#### MATERIAL SHOWN ####
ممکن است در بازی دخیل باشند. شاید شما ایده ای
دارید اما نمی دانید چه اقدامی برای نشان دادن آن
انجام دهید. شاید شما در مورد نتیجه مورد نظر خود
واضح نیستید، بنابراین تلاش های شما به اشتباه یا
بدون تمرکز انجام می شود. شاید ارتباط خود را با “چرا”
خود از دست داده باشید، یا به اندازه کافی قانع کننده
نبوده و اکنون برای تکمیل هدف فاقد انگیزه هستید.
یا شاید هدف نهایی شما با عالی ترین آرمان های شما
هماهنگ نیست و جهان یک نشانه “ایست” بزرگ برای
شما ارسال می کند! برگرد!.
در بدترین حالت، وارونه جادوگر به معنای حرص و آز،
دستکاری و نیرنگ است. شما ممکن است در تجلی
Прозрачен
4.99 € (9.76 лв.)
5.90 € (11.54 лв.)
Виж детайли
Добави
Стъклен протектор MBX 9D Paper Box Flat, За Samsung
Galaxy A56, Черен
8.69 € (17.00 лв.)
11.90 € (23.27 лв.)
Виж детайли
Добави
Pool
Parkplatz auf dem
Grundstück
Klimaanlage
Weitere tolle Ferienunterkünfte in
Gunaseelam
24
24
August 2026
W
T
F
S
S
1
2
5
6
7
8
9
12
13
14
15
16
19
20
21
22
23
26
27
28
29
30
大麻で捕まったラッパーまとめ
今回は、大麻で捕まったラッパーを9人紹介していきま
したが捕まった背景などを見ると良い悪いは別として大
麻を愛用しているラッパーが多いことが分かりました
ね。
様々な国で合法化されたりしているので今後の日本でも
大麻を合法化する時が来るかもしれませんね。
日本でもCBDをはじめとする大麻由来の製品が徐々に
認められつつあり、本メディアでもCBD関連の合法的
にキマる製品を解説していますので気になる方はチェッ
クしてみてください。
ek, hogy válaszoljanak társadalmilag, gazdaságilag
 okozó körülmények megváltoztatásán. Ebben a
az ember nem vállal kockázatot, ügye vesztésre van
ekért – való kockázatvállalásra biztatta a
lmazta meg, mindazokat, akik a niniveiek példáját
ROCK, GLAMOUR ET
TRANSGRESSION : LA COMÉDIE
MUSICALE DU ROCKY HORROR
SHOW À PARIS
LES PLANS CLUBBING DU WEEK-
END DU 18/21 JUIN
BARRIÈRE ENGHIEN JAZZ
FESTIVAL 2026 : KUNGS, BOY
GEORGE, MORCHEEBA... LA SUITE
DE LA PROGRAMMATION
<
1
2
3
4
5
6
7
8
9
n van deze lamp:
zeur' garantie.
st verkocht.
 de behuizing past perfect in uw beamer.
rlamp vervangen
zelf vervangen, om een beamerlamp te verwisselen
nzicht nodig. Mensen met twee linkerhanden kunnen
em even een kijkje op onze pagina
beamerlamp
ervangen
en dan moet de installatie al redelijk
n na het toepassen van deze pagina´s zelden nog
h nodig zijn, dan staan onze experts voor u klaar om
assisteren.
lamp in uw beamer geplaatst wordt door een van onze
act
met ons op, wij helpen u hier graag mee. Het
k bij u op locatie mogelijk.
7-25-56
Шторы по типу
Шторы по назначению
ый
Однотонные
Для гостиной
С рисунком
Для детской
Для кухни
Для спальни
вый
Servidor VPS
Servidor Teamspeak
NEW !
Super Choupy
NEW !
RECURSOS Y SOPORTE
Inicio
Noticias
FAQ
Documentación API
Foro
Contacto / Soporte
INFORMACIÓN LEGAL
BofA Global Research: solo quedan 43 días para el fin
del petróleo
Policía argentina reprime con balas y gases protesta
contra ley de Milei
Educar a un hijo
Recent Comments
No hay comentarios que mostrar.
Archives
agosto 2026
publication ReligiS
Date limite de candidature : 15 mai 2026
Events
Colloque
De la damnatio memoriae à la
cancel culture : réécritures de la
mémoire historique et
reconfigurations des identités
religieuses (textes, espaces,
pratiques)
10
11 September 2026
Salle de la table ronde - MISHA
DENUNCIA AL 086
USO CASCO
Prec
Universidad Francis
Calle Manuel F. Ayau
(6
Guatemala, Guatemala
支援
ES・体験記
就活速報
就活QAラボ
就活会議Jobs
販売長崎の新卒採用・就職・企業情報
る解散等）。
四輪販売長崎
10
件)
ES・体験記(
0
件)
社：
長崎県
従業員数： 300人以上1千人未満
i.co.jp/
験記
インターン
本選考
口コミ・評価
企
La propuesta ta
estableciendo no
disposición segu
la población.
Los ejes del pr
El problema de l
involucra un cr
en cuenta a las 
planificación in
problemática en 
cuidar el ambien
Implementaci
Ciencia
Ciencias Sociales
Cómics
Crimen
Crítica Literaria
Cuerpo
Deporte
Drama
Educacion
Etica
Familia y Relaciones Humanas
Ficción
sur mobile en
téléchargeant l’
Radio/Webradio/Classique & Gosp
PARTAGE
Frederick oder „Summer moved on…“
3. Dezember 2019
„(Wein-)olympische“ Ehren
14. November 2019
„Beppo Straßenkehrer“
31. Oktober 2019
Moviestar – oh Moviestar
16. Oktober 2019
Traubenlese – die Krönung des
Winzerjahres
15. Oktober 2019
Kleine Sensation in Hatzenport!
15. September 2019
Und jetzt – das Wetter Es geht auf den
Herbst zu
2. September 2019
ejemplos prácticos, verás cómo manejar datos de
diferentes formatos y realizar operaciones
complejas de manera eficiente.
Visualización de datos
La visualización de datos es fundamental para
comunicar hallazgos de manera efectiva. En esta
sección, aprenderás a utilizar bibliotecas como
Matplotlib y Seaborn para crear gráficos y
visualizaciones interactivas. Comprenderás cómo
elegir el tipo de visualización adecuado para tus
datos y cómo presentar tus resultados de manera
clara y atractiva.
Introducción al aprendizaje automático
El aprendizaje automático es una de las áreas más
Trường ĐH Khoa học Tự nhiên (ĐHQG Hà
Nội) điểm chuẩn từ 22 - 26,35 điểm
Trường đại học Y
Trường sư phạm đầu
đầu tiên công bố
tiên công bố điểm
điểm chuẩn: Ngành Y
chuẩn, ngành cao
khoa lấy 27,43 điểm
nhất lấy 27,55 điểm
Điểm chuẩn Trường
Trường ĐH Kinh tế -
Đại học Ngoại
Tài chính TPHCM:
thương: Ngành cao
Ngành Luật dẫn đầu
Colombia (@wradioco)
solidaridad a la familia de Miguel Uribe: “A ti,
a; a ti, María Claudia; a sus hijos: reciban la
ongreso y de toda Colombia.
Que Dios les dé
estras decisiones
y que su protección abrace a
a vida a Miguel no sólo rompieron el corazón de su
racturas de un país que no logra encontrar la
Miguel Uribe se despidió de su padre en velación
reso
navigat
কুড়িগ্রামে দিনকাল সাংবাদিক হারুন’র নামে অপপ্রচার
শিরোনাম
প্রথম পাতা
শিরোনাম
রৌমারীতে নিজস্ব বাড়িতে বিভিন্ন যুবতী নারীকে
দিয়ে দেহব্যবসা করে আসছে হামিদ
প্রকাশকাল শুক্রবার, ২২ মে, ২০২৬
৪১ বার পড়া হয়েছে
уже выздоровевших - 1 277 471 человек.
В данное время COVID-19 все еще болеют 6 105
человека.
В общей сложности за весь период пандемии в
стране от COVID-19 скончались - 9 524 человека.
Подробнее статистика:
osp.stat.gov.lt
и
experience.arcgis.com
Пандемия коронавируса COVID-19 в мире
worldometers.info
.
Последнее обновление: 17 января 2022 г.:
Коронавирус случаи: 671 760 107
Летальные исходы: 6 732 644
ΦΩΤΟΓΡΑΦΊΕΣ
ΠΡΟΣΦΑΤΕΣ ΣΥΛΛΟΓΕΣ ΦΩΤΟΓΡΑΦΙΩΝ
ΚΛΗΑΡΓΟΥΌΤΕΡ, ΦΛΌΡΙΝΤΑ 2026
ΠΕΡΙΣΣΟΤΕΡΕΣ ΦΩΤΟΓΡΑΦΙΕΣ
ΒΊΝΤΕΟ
####
> _TASK DETAILS_: Take from the listing above each line in which the string "para" is found.

> _WRITTEN ANSWER_:
BofA Global Research: solo quedan 43 días para el fin
La visualización de datos es fundamental para
Matplotlib y Seaborn para crear gráficos y
elegir el tipo de visualización adecuado para tus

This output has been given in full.